WHAT IS REQUIRED »
Go to the line holding "World」から「(te" in the data below and repeat it exactly, then each line after it up to and including the one holding "MAN 339 Type F". Omit pictures.

Saved entries

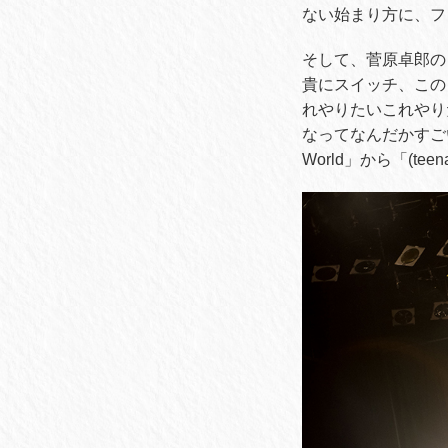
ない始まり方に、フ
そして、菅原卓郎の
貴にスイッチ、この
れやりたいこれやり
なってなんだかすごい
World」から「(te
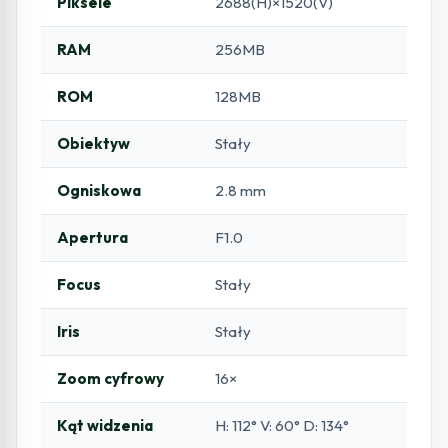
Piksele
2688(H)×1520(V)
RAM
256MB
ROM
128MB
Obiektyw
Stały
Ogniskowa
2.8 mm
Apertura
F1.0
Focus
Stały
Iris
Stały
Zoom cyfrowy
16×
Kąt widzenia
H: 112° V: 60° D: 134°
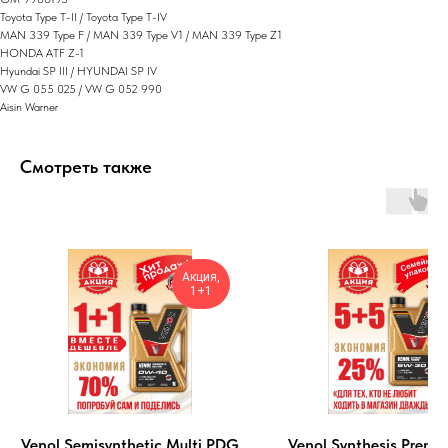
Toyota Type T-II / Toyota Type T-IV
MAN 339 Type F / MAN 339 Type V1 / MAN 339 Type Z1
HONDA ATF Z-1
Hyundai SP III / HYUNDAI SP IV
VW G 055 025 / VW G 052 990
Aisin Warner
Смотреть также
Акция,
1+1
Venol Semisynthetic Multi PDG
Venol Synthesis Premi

---

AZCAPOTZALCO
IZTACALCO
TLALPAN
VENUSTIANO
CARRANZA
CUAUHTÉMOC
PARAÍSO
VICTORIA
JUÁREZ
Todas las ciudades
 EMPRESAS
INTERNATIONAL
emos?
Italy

...

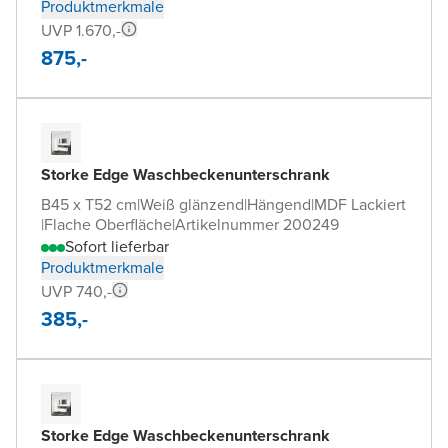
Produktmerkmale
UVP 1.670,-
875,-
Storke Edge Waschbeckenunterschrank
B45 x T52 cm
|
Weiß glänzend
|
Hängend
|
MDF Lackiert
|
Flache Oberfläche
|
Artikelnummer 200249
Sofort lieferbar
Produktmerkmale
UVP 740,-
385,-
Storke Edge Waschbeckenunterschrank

EXERCISE RESULT »
World」から「(te
Piksele
2688(H)×1520(V)
RAM
256MB
ROM
128MB
Obiektyw
Stały
Ogniskowa
2.8 mm
Apertura
F1.0
Focus
Stały
Iris
Stały
Zoom cyfrowy
16×
Kąt widzenia
H: 112° V: 60° D: 134°
Toyota Type T-II / Toyota Type T-IV
MAN 339 Type F / MAN 339 Type V1 / MAN 339 Type Z1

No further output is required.